Sent from my Samsung using Expat Forum


----------



## Swerveut

Cheers. Thanks much.


----------



## AlexDhabi

The real estate sector is fledgling in Abu Dhabi and foreigners cannot buy on AD island itself. Legally foreigners are not in a strong position when owning property. I'm currently leasing on a rent-to-buy deal with Sorouh thinking/hoping the legal situation and the market would settle down. But so far it is not looking favourable. 
Mortgages are quite expensive, but in the last 2 weeks NBAD and HSBC both launched deals at 3.99%


----------



## Swerveut

Hello Alex, 

What do you mean foreigners are legally not in a strong position? Can you please elaborate?

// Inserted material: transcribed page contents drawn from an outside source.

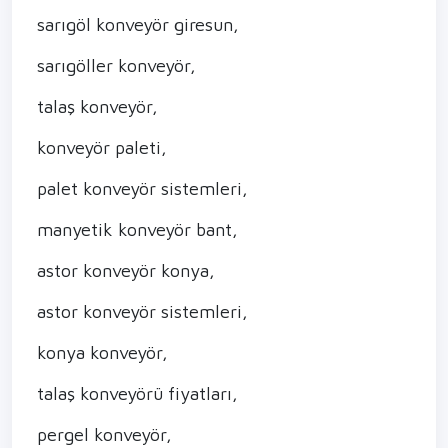
sarıgöl konveyör giresun,
sarıgöller konveyör,
talaş konveyör,
konveyör paleti,
palet konveyör sistemleri,
manyetik konveyör bant,
astor konveyör konya,
astor konveyör sistemleri,
konya konveyör,
talaş konveyörü fiyatları,
pergel konveyör,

So ownership on the island itself is not allowed, but other islands / areas can be bought?


----------



## AlexDhabi

Buying is allowed. But you do not get the same legal protection that a property owner would expect to get enshrined in law. For example, legal procedures are often based on a "memorandum of understanding" rather than a contract enforceable by the courts. All AD foreign-owned property (even villas) are leasehold, which means you don't own the land so it can be seized and land use changed at any time with or without compensation (such as for road widening or building of a tower block). Also zoning can easily change and you have no control over that. For example, at a future point you could be told (like the UK friend who bought in Sharjah) that now only in this zone can GCC nationals own there. The registration process is fledgling. Also strata law is also not yet enacted in AD so issues can arise if maintenance fees are not paid by owners of flats/apartments. Progress is slow but law changes will come in time.


----------



## Swerveut

Ok. Thanks much for the answer Alex. I guess that has put me off of property investment in Abu Dhabi. Any other investment ideas anybody?


----------